One, two or even more killers remained the unsatisfactory consensus, and there was the strong possibility that they were dealing with a strong, highly organized individual, working alone or hiring help – which was their best hope of a weak link – but Sam had brought a sickening list to the meeting, of past partner or team serial killers in the US and worldwide. Lessons to be learned, maybe, or some ingredient of those cases to help trigger new insight in their own squad.
There were more photographs pinned up on the board than there had been just twenty-four hours earlier. John and Jane Doe joining the Eastermans, and the indignity of nameless victims always made Sam’s heart ache.
One question was taxing them all, and Martinez voiced it first:
‘I still don’t get what the hell kind of message is a goddamned fish tank?’
‘And how does it relate to the dome?’ Sam added.
‘The tank’s acrylic,’ Riley said.
The notion of a plastics-motivated killer gripped no one.
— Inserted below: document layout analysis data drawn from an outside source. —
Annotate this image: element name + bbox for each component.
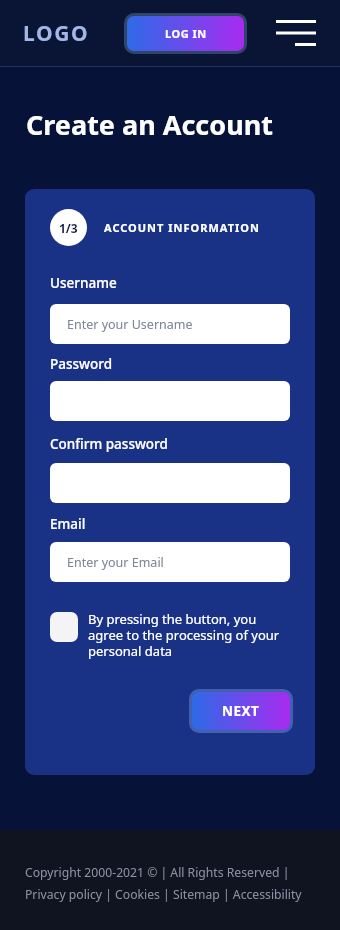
button[interactable]: NEXT — [192, 692, 290, 730]
button[interactable] — [276, 20, 316, 47]
staticText: By pressing the button, you agree to the… — [88, 610, 280, 660]
button[interactable]: LOG IN — [127, 16, 244, 51]
staticText: Password — [50, 355, 113, 373]
button[interactable]: Enter your Email — [50, 542, 290, 582]
button[interactable] — [50, 612, 78, 642]
staticText: LOG IN — [165, 26, 207, 41]
staticText: Email — [50, 515, 86, 533]
button[interactable] — [50, 381, 290, 421]
staticText: 1/3 — [59, 220, 78, 236]
button[interactable]: Enter your Username — [50, 304, 290, 344]
staticText: Copyright 2000-2021 © | All Rights Reser… — [25, 864, 302, 903]
staticText: Create an Account — [26, 106, 273, 143]
staticText: Enter your Username — [67, 316, 193, 333]
staticText: NEXT — [222, 702, 260, 720]
staticText: Username — [50, 274, 117, 292]
button[interactable] — [50, 463, 290, 503]
staticText: Confirm password — [50, 435, 168, 453]
staticText: LOGO — [23, 19, 90, 48]
staticText: Enter your Email — [67, 554, 164, 571]
staticText: ACCOUNT INFORMATION — [104, 220, 260, 235]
Exhibition was self-evident, but there was no other link they’d managed to conjure up between the garden of a former gallery and the backyard of an occupied luxury home.
Outdoors probably chosen just because it was easier than breaking in.
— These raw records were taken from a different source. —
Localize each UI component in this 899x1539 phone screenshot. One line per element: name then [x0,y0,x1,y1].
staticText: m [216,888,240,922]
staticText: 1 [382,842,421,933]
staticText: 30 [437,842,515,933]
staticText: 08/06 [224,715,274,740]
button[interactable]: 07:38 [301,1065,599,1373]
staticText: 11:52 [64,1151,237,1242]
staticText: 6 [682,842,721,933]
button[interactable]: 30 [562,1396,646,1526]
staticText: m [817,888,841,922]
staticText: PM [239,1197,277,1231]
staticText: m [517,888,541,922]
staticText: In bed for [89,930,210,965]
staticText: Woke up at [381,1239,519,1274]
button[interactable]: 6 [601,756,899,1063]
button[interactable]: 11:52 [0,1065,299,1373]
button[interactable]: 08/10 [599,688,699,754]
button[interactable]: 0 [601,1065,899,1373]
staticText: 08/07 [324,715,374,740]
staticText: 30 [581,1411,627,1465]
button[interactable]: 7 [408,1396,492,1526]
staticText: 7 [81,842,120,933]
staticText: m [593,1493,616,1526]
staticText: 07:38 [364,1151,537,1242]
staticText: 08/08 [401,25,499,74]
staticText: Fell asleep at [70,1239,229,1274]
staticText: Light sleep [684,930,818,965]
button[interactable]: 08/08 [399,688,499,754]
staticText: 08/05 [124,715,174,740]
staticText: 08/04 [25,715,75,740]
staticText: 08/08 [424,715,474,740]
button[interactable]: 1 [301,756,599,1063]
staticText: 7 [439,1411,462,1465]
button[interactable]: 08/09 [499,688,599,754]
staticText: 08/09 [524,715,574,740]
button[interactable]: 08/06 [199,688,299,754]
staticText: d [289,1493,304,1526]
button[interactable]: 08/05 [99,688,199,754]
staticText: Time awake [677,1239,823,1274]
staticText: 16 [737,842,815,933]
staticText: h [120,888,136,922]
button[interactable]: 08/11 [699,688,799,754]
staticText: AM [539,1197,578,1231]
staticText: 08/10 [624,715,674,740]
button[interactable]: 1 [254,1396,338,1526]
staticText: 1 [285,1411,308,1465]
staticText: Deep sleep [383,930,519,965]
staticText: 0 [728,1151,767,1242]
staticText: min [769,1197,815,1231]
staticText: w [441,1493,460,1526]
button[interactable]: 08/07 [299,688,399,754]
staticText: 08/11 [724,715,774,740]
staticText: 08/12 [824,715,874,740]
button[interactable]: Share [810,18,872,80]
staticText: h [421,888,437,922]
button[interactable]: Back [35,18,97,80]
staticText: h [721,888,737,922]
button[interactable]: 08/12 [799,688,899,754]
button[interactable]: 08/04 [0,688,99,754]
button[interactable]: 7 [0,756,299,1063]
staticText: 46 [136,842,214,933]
‘And because the displays were more likely to be found,’ Cutter said, ‘though that goes more for the Christou house.’
‘For the gallery too,’ Sam said, ‘if they knew the gardener’s routine. Which would make the dumping sites highly premeditated.’
‘Does that make the victims more or less likely to be randomly chosen?’ Riley asked.
The phone rang. Elliot Sanders bringing them up to date.
‘I’m putting you on speaker, Doc,’ Sam told him.
‘Same knife,’ the ME said, ‘or damned close. And we have stomach contents for you. Beef, egg plant, tomatoes and cheese.’
‘Moussaka,’ Riley said.
‘Christou’s Greek,’ Martinez said.
‘His restaurants serve fish,’ Sam said.
‘Bet he knows how to cook moussaka,’ Martinez persisted.
‘Not usually with sedatives, though, I’d imagine,’ Sanders’s voice said through the speaker. ‘Temazepam again. Higher levels in the male, maybe just because he ate more dinner. He may have been unconscious before he died.’ He paused. ‘More to follow, as always, but I thought you’d want to know.’